Это отец Гришки, моего двоюродного брата. Оттого местами смешно звучит имя-отчество брата - Григорий Григорьевич. Да, и фамилию можете угадать сами. Правильно, Григорьев.
Помню, как на присяге в армии строй засмеялся, когда вызвали "Григорий Григорьевич Григорьев"! Вот так.
Дядя Гриша был центральным героем в главе «Пердунок», потом в «Следы зверя». Каким он представлялся человеком? Сказать, что он был любителем выпить – это не сказать практически ничего. Он пил всё. Меры не знал ни в чем. Самогон не должен заканчиваться никогда. И все это на фоне тяжёлого деревенского труда в границах своего домашнего хозяйства и, в основное время - во благо Родины на местной ферме. А Родина требует всегда и немало. Основная задача Родины – загрузить своего жителя так, чтобы у того не оставалось времени ни на что, кроме мыслей о самой Родине. Работа от зари до зари, деньги, выплаченные взамен отданного здоровья, откладывались на лучшие времена, так как тратить их было некогда, а лучшие времена наступали неожиданно.

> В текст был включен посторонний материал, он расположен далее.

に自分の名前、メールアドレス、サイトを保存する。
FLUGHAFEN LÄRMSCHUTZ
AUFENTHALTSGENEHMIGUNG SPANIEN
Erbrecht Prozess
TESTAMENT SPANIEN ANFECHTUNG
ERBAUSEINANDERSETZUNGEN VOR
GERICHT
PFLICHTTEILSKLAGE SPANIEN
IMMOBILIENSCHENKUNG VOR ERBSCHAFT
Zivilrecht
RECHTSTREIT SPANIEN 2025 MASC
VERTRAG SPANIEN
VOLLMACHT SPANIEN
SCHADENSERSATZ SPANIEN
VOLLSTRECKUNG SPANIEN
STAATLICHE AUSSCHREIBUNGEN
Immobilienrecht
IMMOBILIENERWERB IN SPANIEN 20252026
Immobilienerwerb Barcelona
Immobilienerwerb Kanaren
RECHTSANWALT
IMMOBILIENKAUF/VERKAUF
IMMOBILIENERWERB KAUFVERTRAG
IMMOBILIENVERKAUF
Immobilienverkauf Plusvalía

И также неожиданно исчезали под очередным кризисом с обесцениванием заныканных под матрасом денег. Потому тратилось все сразу. Повезло, если удалось что-то скопить и отдать детям на свадьбу, например. Или купить теленочка с поросенком, которых потом нужно вырастить и продать по частям.
Но лучшим вложением считалось – вложение в спиртное. Водка была у всех и всегда. Каждая бабушка в деревне имела тайный схрон с заветными бутылками. Любой дом в деревне должен иметь такой стратегический запас. За стакан водки и кусок хлеба с салом вам порубят дрова, за два стакана – дрова будут аккуратно сложены под навес. Местные мужики приблизительно понимали расценки и от работы никогда не отказывались. За бутылку можно было нанять деда с конем, который придет на твой огород и весь его перепашет. О, если у тебя был конь! Это совсем другой разговор! Это даже круче, чем иметь баян! Более того, это круче даже твоего умения играть на нем! Конь – это член семьи, это друг и раб, это бог и царь. Дом зажиточного крестьянина можно узнать сразу - возле него всегда стоит телега (или «колеса»), а за домом пасется Он. Кони бывают разные как по цвету, так и по характеру. Особенно важно последнее.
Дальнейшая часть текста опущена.